GB('KeysReader').map(read_cache).register(commands=['JSON.GET'], mode='sync')

Now the script is ready so we need to send the script in RG.PYEXECUTE (https://oss.redis.com/redisgears/commands.html#rgpyexecute) to the redis-server. We can acheive this using node.

Below is the node script (script.js) to send to redis-cli,

import fs from "fs";
import { createClient } from "redis";


const redisConnectionUrl = "redis://127.0.0.1:6379";
const pythonFilePath = "./read_script.py";

const runReadThroughRecipe = async () => {
    const requirements = ["pymongo==3.12.0"];
    const readThroughCode = fs.readFileSync(pythonFilePath).toString();
    const client = createClient({ url: redisConnectionUrl });
    await client.connect();
    const params = ["RG.PYEXECUTE", readThroughCode,
    "REQUIREMENTS", ...requirements];
    try {
        await client.sendCommand(params);
        console.log("RedisGears ReadThrough set up completed.");
    }
    catch (err) {
        console.error("RedisGears ReadThrough setup failed !");
        console.error(JSON.stringify(err, Object.getOwnPropertyNames(err), 4));
    }
    process.exit();
};
runReadThroughRecipe();

Run it using,

node script.js

Now let’s design the app,

from fastapi import FastAPI, HTTPException
from pydantic import BaseModel
from pymongo.mongo_client import MongoClient
import redis


r = redis.Redis(host='localhost', port=6379, decode_responses=True)
app = FastAPI()

# Mongo Db Connection
MONGO_CONN_STR = "mongodb://localhost:27017"
mongo_client = MongoClient(MONGO_CONN_STR)
database = mongo_client['test']
collection = database["todos"]

class Todo(BaseModel):
    id: str
    name: str
    description: str = None

@app.post("/todos/")
def create_todo(todo: Todo):
    collection.insert_one(todo.dict())
    return {} 

@app.get("/todos/{todo_id}", response_model=Todo)
def read_item(todo_id: str):
    res = r.json().get(todo_id)
    if res:
        return res
    raise HTTPException(status_code=404, detail="Item not found")

The flow will be like this,

Drawbacks

  1. For initial every request there is a cache miss.
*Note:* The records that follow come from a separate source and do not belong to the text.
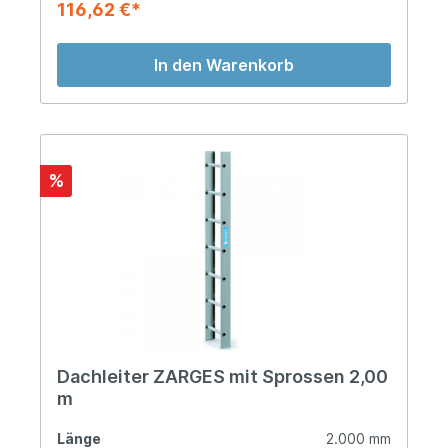
116,62 €*
In den Warenkorb
%
Dachleiter ZARGES mit Sprossen 2,00
m
Länge
2.000 mm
If the requested items aren’t repeating in a good percentage, then this will create latency.
  2. What happens if the record been updated in the database, but not in redis. Do we need to write on every update ?
  3. In a distributed system, if a node fails, it will be replaced by a new empty node. This will increase the latency. (this can be overcomed with replication of the data).
  4. All drawbacks of cache aside also follows here.

When to use ?

  1. If your application has a read heavy workloads.
  2. If you not have a highly dynamic data.